What also separates the various alumni programs from other group travel offerings is that a faculty member will come along and provide insights on the locations, history, people and culture of the places visited.
“Our travelers like to travel with people who have same sense of intellectual curiosity and want to be lifelong learners,” says Albing. “The Dartmouth professor can give them something additional, whether that is political or artistic, or something from any number of disciplines.”
But, to experience educational travel, one not need be an Ivy League graduate or Rhodes Scholar.
You can, however, be a Road Scholar. Formerly known as Elderhostel, Road Scholar is a nonprofit organization providing opportunities for those 55 and older to explore the world. Founded in 1975 by two UNH administrators, Marty Knowlton and David Bianco, the company now has more than 5 million of its own “alumni” and takes 5,500 seniors on learning adventures all over the world each year.
The accommodations are comfortable and affordable, with travelers no longer staying in hostels but on college campuses, at retreat centers, and in inns and hotels.

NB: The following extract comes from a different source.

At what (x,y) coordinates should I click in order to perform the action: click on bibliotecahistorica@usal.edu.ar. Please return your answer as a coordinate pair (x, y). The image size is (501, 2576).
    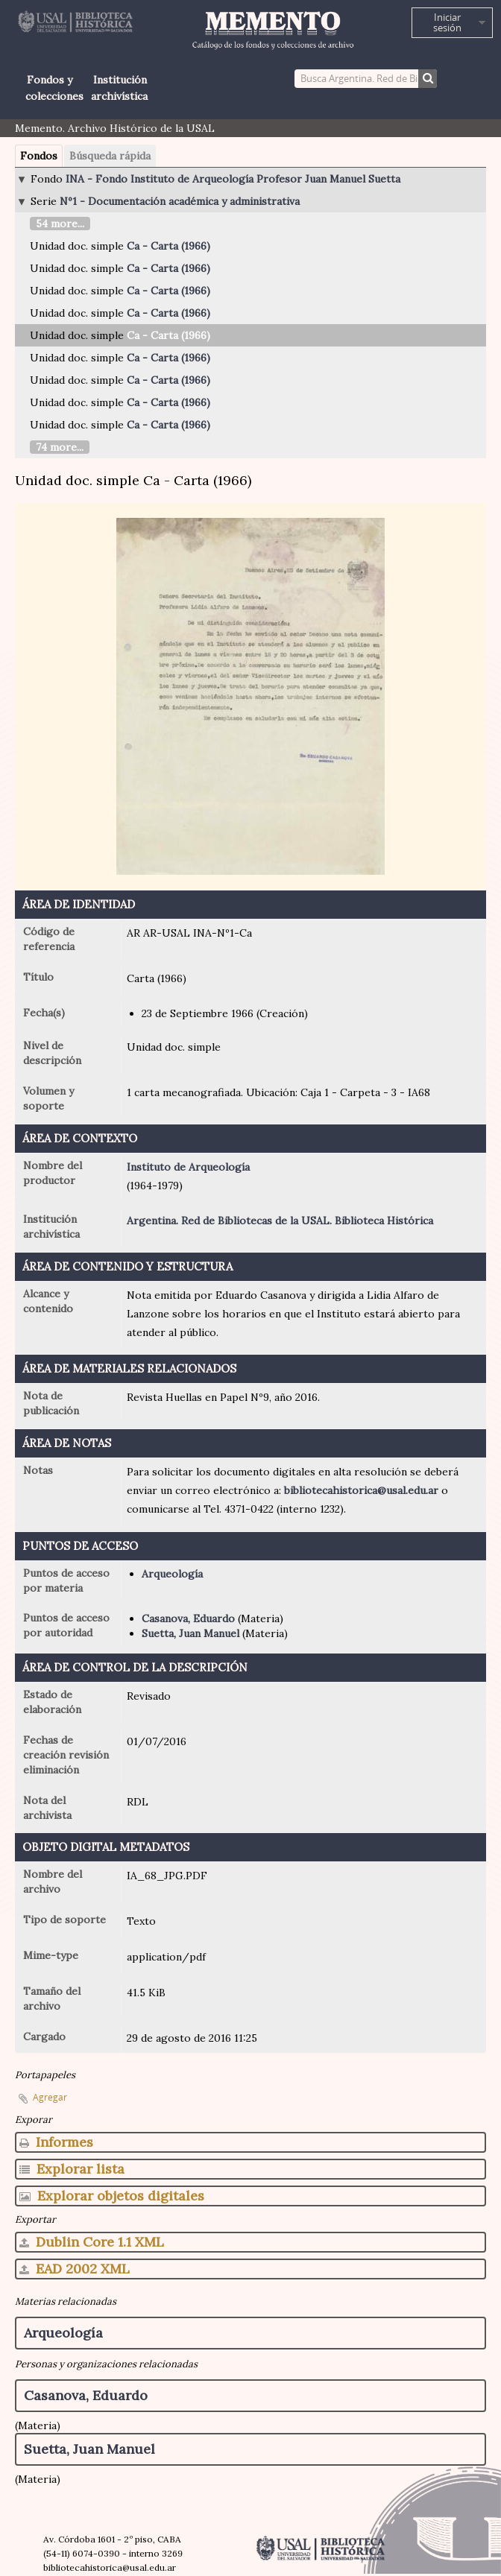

The budget-friendly program can cost less than $100 per day. Even better, Road Scholar provides some scholarships.
For those wanting a more exotic (albeit more expensive) adventure within a small group setting, ElderTreks may be the ticket. The first company designed exclusively for active travelers over 50 provides all-inclusive, off-the-beaten-path experiences in intimate groups no larger than 16 people.
African wildlife safaris; demanding hiking trips through the Rockies, the Himalayas and the Andes mountains; and Artic and Antarctic expeditions while sailing on an icebreaker rather than a luxury liner are among ElderTreks’ most popular offerings.
No matter the method or the destination, travel enhances and enriches the lives of retirees.
“It keeps their minds sharp and engaged, and makes people more interesting as they get older. It keeps them young,” says Albing.
The best tip for a successful trip?
“Be realistic and know your limitations, but don’t ever let them limit you,” advises Burns Lamphier. “Life is short. Never be afraid of adventure.”